January 17, 2019

When Jim Levandowski of North Mankato was diagnosed with diabetes in 2014, he transformed his life with mindful eating, exercise and support.

“I live an active lifestyle now. Before I was sedentary. The writing was on the wall that I wasn’t going to be around much longer if I stayed on that path,” Jim said.

Today his diabetes is controlled through healthy eating and exercise. He is grateful for his wife Susan for being his rock and cheerleader. He is closer to his three sons because he can participate more fully in their lives. Before he could not attend their choir concerts and sports events. Now he can. He even volunteers at his youngest son’s school. Two of his sons are grown now and he can visit them by car and plane. That wasn’t possible in 2014.

Mankato Clinic Family Physician Dr.

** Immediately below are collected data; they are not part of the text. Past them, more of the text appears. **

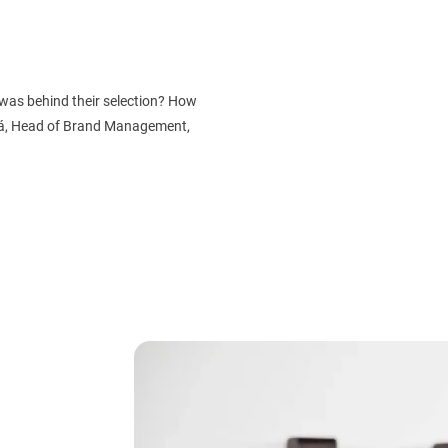
was behind their selection? How
vá, Head of Brand Management,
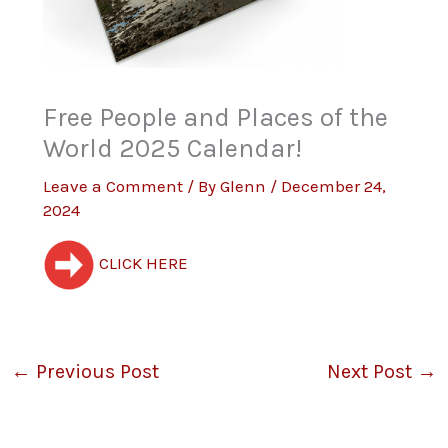
Free People and Places of the
World 2025 Calendar!
Leave a Comment
/ By
Glenn
/
December 24,
2024
CLICK HERE
←
Previous Post
Next Post
→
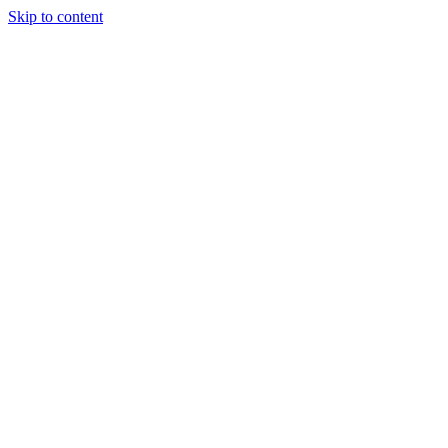
Skip to content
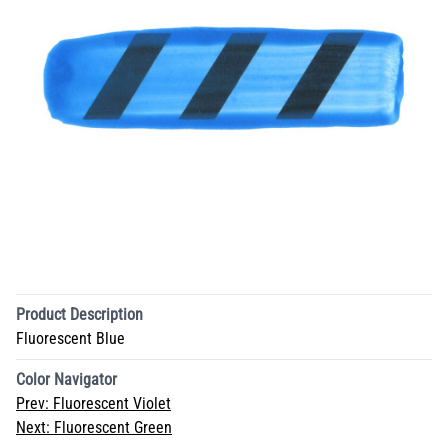
Product Description
Fluorescent Blue
Color Navigator
Prev:
Fluorescent Violet
Next:
Fluorescent Green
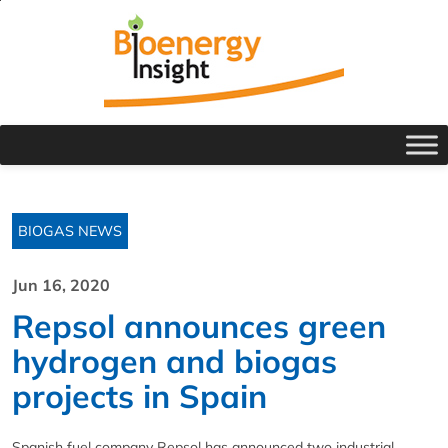
BIOGAS NEWS
Jun 16, 2020
Repsol announces green
hydrogen and biogas
projects in Spain
Spanish fuel company Repsol has announced two industrial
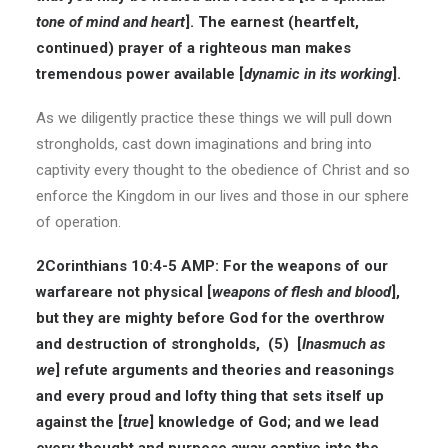
tone of mind and heart
]. The earnest (heartfelt,
continued) prayer of a righteous man makes
tremendous power available [
dynamic in its working
].
As we diligently practice these things we will pull down
strongholds, cast down imaginations and bring into
captivity every thought to the obedience of Christ and so
enforce the Kingdom in our lives and those in our sphere
of operation.
2Corinthians 10:4-5 AMP: For the weapons of our
warfareare not physical [
weapons of flesh and blood
],
but they are mighty before God for the overthrow
and destruction of strongholds, (5) [
Inasmuch as
we
] refute arguments and theories and reasonings
and every proud and lofty thing that sets itself up
against the [
true
] knowledge of God; and we lead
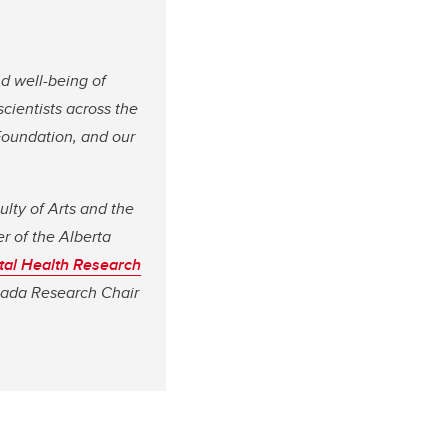
nd well-being of
 scientists across the
Foundation, and our
ulty of Arts and the
r of the Alberta
tal Health Research
anada Research Chair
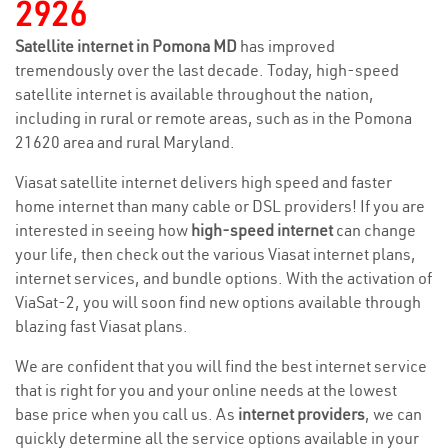
2926
Satellite internet in Pomona MD
has improved
tremendously over the last decade. Today, high-speed
satellite internet is available throughout the nation,
including in rural or remote areas, such as in the Pomona
21620 area and rural Maryland.
Viasat satellite internet delivers high speed and faster
home internet than many cable or DSL providers! If you are
interested in seeing how
high-speed internet
can change
your life, then check out the various Viasat internet plans,
internet services, and bundle options. With the activation of
ViaSat-2, you will soon find new options available through
blazing fast Viasat plans.
We are confident that you will find the best internet service
that is right for you and your online needs at the lowest
base price when you call us. As
internet providers
, we can
quickly determine all the service options available in your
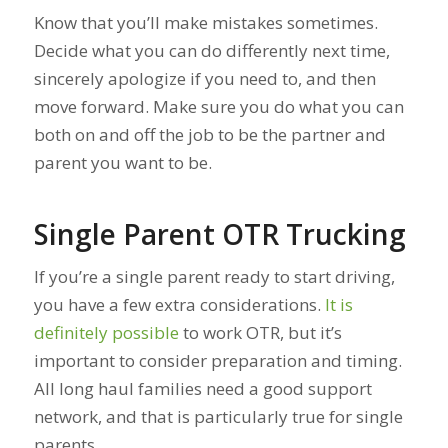
Know that you’ll make mistakes sometimes.
Decide what you can do differently next time,
sincerely apologize if you need to, and then
move forward. Make sure you do what you can
both on and off the job to be the partner and
parent you want to be.
Single Parent OTR Trucking
If you’re a single parent ready to start driving,
you have a few extra considerations.
It is
definitely possible
to work OTR, but it’s
important to consider preparation and timing.
All long haul families need a good support
network, and that is particularly true for single
parents.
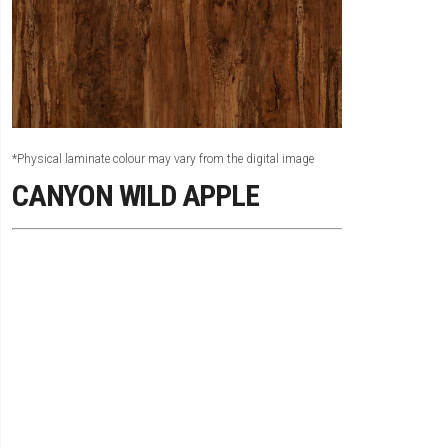
*Physical laminate colour may vary from the digital image
CANYON WILD APPLE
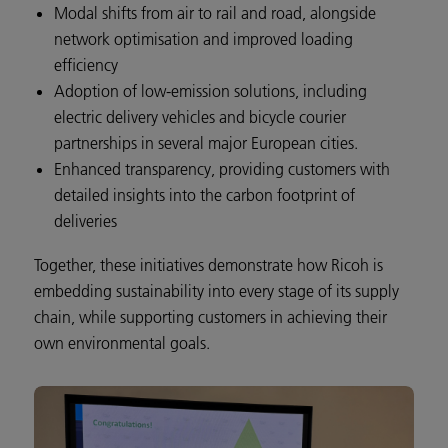
Modal shifts from air to rail and road, alongside
network optimisation and improved loading
efficiency
Adoption of low-emission solutions, including
electric delivery vehicles and bicycle courier
partnerships in several major European cities.
Enhanced transparency, providing customers with
detailed insights into the carbon footprint of
deliveries
Together, these initiatives demonstrate how Ricoh is
embedding sustainability into every stage of its supply
chain, while supporting customers in achieving their
own environmental goals.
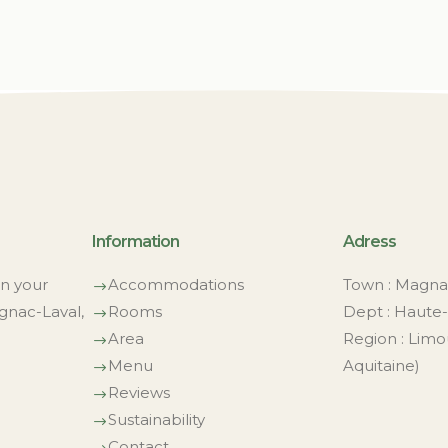
Information
Adress
on your
Accommodations
Town : Magna
$
gnac-Laval,
Rooms
Dept : Haute-
$
Area
Region : Limo
$
Menu
Aquitaine)
$
Reviews
$
Sustainability
$
Contact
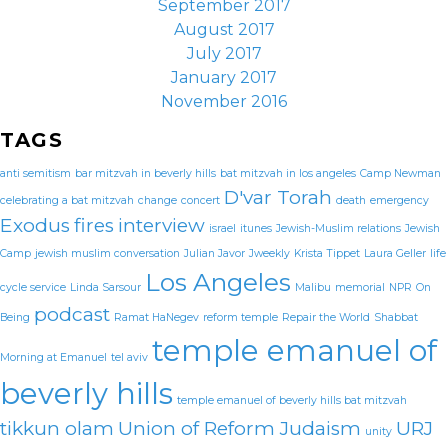
September 2017
August 2017
July 2017
January 2017
November 2016
TAGS
anti semitism
bar mitzvah in beverly hills
bat mitzvah in los angeles
Camp Newman
D'var Torah
celebrating a bat mitzvah
change
concert
death
emergency
Exodus
fires
interview
israel
itunes
Jewish-Muslim relations
Jewish
Camp
jewish muslim conversation
Julian Javor
Jweekly
Krista Tippet
Laura Geller
life
Los Angeles
cycle service
Linda Sarsour
Malibu
memorial
NPR
On
podcast
Being
Ramat HaNegev
reform temple
Repair the World
Shabbat
temple emanuel of
Morning at Emanuel
tel aviv
beverly hills
temple emanuel of beverly hills bat mitzvah
tikkun olam
Union of Reform Judaism
URJ
unity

Michael Fraley referred Jim to the Diabetes and Nutrition Education Center. He learned to manage his diabetes through blood glucose monitoring and understanding how food choices impact his blood glucose levels. He also learned to balance carbohydrates with protein, vegetables and a healthy fat to slow down digestion and prevent blood sugar spikes. Within six months, he did not require insulin therapy.

“I really had a better idea what I was doing as far as my diet,” Jim said.

To prepare for bariatric surgery in 2016, Jim returned to the Diabetes and Nutrition Education center to work with Erin Gonzalez, RD, LD, to assist with long-term behavioral change. Erin introduced Jim to mindful eating, an approach that focuses on understanding his relationship with food. Erin partners with Connie Meyer, licensed independent clinical social worker, and Darcie Jacobs, Psy.D., to give patients the tools of mindful eating.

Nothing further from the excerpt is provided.